Although the data below holds other lines too, output only those from the line with "nombreuses réparations Acer." up to and including the line with "Confidentialité", exactly as they appear.

═══ PROVIDED DATA ═══

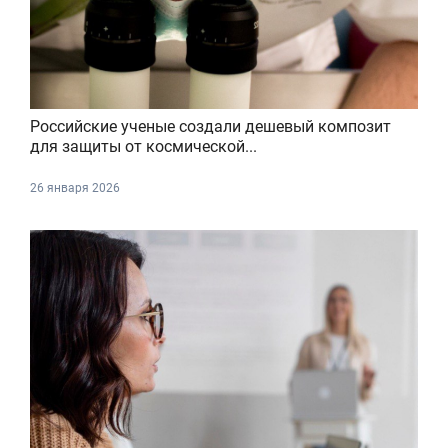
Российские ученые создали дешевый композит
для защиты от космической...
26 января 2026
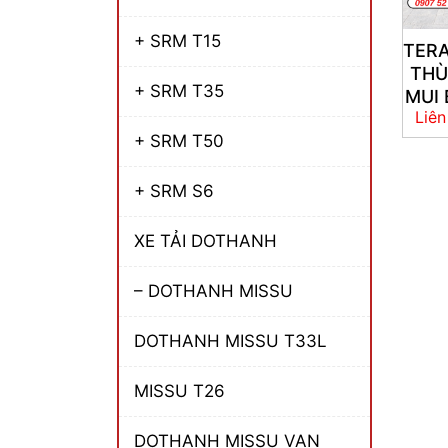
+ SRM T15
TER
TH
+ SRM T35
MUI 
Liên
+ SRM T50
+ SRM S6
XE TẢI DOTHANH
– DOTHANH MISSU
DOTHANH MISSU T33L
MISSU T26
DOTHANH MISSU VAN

═══
═══ PROVIDED DATA ═══

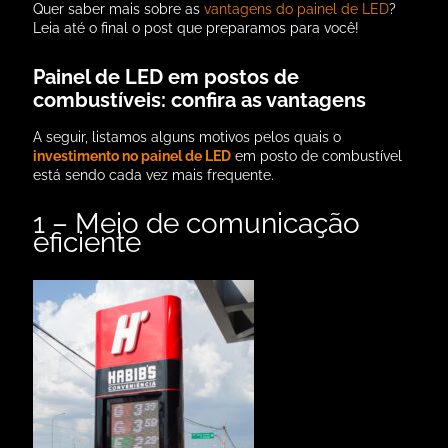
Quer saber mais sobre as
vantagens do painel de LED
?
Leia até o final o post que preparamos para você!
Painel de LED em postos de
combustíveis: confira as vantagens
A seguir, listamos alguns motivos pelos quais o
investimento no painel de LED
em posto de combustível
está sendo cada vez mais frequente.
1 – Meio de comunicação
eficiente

═══
═══ PROVIDED DATA ═══

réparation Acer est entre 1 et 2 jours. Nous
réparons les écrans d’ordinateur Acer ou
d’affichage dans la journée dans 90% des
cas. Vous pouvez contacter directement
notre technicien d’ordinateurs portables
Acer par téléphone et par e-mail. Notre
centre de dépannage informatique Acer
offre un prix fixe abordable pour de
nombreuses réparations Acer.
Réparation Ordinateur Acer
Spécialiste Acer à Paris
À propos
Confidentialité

═══

ANSWER TO THIS EXERCISE:
nombreuses réparations Acer.
Réparation Ordinateur Acer
Spécialiste Acer à Paris
À propos
Confidentialité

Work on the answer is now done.